About this exercise>
Work through the records that follow and return each line containing the word "приятно".

Saved data entries:
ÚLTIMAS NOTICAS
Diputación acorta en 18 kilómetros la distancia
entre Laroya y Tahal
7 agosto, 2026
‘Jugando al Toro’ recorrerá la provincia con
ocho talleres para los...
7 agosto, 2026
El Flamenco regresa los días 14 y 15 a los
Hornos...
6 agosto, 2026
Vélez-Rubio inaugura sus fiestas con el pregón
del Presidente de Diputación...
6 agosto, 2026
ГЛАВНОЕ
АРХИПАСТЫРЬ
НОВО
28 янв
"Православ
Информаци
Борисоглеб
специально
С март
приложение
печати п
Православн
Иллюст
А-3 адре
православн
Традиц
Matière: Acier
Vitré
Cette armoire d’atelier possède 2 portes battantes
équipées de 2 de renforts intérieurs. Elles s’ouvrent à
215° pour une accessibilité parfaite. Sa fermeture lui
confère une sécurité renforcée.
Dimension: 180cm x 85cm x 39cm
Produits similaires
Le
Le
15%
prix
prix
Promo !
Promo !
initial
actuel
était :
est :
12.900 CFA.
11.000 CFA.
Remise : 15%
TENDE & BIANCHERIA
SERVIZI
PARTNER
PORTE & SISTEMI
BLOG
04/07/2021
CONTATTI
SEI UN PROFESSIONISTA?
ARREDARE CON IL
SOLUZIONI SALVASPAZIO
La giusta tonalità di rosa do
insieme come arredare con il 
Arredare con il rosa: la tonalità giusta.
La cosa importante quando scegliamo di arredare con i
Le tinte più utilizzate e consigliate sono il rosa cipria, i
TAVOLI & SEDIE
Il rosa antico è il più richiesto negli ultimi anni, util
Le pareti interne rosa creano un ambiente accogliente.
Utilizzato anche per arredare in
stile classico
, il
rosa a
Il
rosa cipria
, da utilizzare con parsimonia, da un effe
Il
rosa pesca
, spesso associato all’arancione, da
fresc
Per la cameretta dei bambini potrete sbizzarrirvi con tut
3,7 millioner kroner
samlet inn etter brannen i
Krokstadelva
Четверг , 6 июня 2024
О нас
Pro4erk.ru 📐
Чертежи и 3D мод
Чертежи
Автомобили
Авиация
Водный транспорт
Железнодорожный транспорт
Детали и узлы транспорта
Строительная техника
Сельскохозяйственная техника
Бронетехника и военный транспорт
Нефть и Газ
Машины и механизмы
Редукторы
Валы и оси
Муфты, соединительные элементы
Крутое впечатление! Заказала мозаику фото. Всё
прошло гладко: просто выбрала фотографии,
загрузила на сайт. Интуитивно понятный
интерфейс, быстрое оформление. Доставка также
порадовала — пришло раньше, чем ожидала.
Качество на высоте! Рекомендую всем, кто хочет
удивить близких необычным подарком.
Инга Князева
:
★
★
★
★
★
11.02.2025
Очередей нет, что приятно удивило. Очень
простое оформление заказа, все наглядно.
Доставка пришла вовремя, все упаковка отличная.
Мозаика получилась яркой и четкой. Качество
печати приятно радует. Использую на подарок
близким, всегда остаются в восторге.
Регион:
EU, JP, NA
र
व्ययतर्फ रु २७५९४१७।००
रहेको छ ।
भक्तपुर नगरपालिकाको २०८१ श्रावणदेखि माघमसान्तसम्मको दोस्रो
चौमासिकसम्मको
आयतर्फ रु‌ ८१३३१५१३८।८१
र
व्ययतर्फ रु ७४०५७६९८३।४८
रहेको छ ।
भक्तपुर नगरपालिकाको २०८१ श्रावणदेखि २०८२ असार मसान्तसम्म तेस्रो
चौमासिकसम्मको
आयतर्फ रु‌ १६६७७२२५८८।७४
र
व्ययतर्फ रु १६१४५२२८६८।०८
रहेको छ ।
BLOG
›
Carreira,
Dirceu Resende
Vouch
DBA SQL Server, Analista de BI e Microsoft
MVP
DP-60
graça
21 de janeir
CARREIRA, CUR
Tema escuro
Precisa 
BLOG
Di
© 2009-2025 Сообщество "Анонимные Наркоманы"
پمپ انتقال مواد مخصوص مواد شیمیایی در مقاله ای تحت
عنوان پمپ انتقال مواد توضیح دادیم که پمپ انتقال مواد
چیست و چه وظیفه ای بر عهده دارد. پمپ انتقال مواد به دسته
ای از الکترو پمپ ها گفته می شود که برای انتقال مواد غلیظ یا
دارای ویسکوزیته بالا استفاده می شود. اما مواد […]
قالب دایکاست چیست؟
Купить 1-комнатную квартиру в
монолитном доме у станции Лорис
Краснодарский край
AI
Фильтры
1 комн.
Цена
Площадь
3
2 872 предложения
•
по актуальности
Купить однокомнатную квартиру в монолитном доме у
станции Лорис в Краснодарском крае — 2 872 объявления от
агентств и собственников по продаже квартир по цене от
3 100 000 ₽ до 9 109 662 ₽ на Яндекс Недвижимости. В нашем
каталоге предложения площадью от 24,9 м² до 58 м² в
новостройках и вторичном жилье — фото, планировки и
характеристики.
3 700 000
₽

The completed task>
Очередей нет, что приятно удивило. Очень
печати приятно радует. Использую на подарок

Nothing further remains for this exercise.